A l’intérieur du DM-Drogerie Markt, une seule caisse est ouverte, à la place des six ou sept d’un samedi classique. « Ça nous change de d’habitude, confirme une vendeuse, désabusée par la situation. En mars, les Français se plaignaient que les frontières étaient fermées et maintenant qu’elles sont ouvertes, ils ne viennent pas ! »

Plus loin, les rues du centre-ville sont quasi désertes et de nombreux bureaux de tabac de la Strassburger Strasse vides. « Avant, je faisais 200 à 300 clients par jour. Maintenant, c’est moins de 80 », détaille une tenancière, sans trop se plaindre. « Les clients me prennent davantage de marchandise quand ils viennent. » Histoire de dépanner les amis ou de revenir moins souvent.
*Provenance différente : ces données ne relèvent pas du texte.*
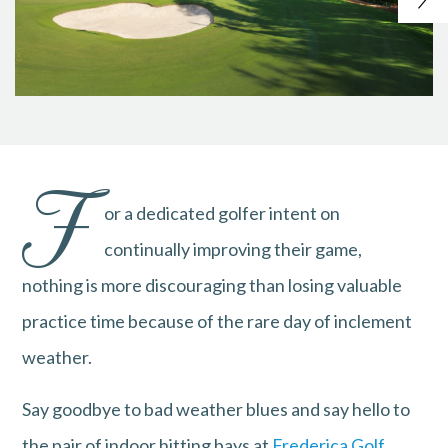
F
or a dedicated golfer intent on
continually improving their game,
nothing is more discouraging than losing valuable
practice time because of the rare day of inclement
weather.
Say goodbye to bad weather blues and say hello to
the pair of indoor hitting bays at
Frederica Golf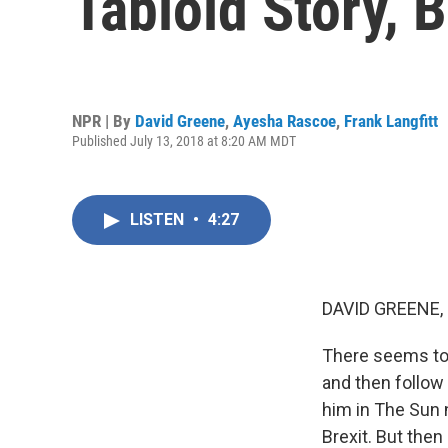
Tabloid Story, 
NPR | By
David Greene
,
Ayesha Rascoe
,
Frank Langfitt
Published July 13, 2018 at 8:20 AM MDT
LISTEN
•
4:27
DAVID GREENE,
There seems to b
and then follow 
him in The Sun 
Brexit. But then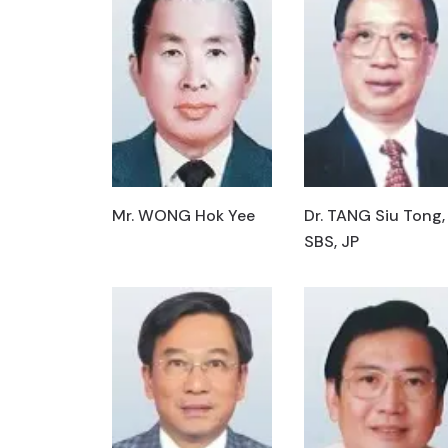
Mr. WONG Hok Yee
Dr. TANG Siu Tong,
SBS, JP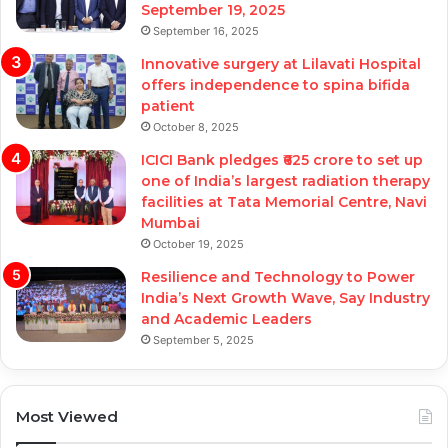
September 19, 2025
September 16, 2025
Innovative surgery at Lilavati Hospital
offers independence to spina bifida
patient
October 8, 2025
ICICI Bank pledges ₹625 crore to set up
one of India’s largest radiation therapy
facilities at Tata Memorial Centre, Navi
Mumbai
October 19, 2025
Resilience and Technology to Power
India’s Next Growth Wave, Say Industry
and Academic Leaders
September 5, 2025
Most Viewed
Dans les rues de Kehl, en Allemagne, ce mardi matin.
Dans les rues de Kehl, en Allemagne, ce mardi matin. - T. Gagnepain / 20 Minutes

Danilla et Renée ne le cachent pas, elles sont aussi venues pour ces fameuses cigarettes « moins chères ». Mais pas que. « C’était pour sortir un peu aussi ! Depuis le début du reconfinement, ça doit être la troisième fois que je mets le nez dehors », avoue l’une des deux septuagénaires, des sacs de shopping à la main. L’une comme l’autre ne sont pas sûres d’être dans leur bon droit. Mais tant pis ! « Si on se fait arrêter par les flics, on leur dira la vérité. »

« Des policiers allemands arrêtaient quelques voitures »

Karim, lui, a déjà son argument tout trouvé. « J’habite à Aristide-Briand, c’est tout près d’ici », s’amuse le jeune homme, pas trop inquiet à l’idée de retraverser le Rhin. « A l’aller, des policiers allemands arrêtaient quelques voitures, surtout leurs compatriotes je crois. Moi, j’ai ralenti, ils m’ont regardé et m’ont fait signe de passer. Côté français, il n’y avait personne. C’est tranquille ! »

Tellement que de nombreux Strasbourgeois, ou Alsaciens, sont venus en balade, le week-end dernier à Kehl. « Ils ne devaient pas tous habiter à moins d’un kilomètre », sourit une habitante de la ville allemande, pas rancunière. Dans le Bade-Wurtemberg, le taux d’incidence était de 133 cas positif au Covid-19 sur 100.000 habitants. Contre près du double dans le Bas-Rhin (259) le même jour.